:: Source records ::
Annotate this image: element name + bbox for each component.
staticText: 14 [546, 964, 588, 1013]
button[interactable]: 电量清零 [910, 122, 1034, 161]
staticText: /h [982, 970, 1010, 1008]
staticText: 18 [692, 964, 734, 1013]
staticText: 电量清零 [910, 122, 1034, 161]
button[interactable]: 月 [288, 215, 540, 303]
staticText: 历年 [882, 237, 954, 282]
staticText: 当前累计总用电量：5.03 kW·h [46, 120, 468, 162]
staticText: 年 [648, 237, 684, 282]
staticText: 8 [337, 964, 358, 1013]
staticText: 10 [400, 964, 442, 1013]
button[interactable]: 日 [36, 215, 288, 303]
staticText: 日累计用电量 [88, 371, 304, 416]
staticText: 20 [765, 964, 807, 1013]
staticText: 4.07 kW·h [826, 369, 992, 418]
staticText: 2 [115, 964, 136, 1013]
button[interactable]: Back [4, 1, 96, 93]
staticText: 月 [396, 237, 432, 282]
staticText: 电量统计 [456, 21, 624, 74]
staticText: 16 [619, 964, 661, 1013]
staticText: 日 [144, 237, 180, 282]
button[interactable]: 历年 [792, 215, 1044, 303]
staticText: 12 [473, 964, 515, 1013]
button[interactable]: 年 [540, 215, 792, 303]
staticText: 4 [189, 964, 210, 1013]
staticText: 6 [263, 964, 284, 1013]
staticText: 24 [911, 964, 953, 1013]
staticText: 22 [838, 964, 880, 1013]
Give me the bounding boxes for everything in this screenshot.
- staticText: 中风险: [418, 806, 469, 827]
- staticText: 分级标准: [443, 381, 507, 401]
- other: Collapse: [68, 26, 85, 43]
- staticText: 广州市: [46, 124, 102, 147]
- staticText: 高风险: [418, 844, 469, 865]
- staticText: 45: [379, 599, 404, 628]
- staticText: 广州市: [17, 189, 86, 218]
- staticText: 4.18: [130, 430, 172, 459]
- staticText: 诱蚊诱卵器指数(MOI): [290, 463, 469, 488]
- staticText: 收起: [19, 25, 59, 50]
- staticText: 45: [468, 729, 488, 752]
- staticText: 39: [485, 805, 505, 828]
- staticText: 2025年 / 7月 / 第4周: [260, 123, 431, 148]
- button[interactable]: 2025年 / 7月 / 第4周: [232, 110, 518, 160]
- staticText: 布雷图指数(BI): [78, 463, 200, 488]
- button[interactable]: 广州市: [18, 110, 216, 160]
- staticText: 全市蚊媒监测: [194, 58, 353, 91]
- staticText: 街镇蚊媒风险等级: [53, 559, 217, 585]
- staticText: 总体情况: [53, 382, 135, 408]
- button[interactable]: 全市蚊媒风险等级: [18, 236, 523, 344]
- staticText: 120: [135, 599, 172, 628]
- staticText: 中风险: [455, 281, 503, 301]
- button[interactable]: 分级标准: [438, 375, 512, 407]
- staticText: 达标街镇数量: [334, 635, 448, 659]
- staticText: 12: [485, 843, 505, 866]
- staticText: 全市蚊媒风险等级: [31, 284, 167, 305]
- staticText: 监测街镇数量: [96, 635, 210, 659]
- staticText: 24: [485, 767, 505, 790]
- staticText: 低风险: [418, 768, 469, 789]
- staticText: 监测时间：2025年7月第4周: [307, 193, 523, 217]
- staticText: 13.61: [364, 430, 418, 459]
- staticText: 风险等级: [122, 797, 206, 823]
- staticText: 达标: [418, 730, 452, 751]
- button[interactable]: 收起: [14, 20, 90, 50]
:::
## What to produce
Send back exactly the lines from the line with "Give me the" through the end of the records.

## Expected output
Give me the bounding boxes for everything in this screenshot.
- staticText: 中风险: [418, 806, 469, 827]
- staticText: 分级标准: [443, 381, 507, 401]
- other: Collapse: [68, 26, 85, 43]
- staticText: 广州市: [46, 124, 102, 147]
- staticText: 高风险: [418, 844, 469, 865]
- staticText: 45: [379, 599, 404, 628]
- staticText: 广州市: [17, 189, 86, 218]
- staticText: 4.18: [130, 430, 172, 459]
- staticText: 诱蚊诱卵器指数(MOI): [290, 463, 469, 488]
- staticText: 收起: [19, 25, 59, 50]
- staticText: 45: [468, 729, 488, 752]
- staticText: 39: [485, 805, 505, 828]
- staticText: 2025年 / 7月 / 第4周: [260, 123, 431, 148]
- button[interactable]: 2025年 / 7月 / 第4周: [232, 110, 518, 160]
- staticText: 布雷图指数(BI): [78, 463, 200, 488]
- button[interactable]: 广州市: [18, 110, 216, 160]
- staticText: 全市蚊媒监测: [194, 58, 353, 91]
- staticText: 街镇蚊媒风险等级: [53, 559, 217, 585]
- staticText: 总体情况: [53, 382, 135, 408]
- button[interactable]: 全市蚊媒风险等级: [18, 236, 523, 344]
- staticText: 120: [135, 599, 172, 628]
- staticText: 中风险: [455, 281, 503, 301]
- button[interactable]: 分级标准: [438, 375, 512, 407]
- staticText: 达标街镇数量: [334, 635, 448, 659]
- staticText: 12: [485, 843, 505, 866]
- staticText: 全市蚊媒风险等级: [31, 284, 167, 305]
- staticText: 监测街镇数量: [96, 635, 210, 659]
- staticText: 24: [485, 767, 505, 790]
- staticText: 低风险: [418, 768, 469, 789]
- staticText: 监测时间：2025年7月第4周: [307, 193, 523, 217]
- staticText: 13.61: [364, 430, 418, 459]
- staticText: 风险等级: [122, 797, 206, 823]
- staticText: 达标: [418, 730, 452, 751]
- button[interactable]: 收起: [14, 20, 90, 50]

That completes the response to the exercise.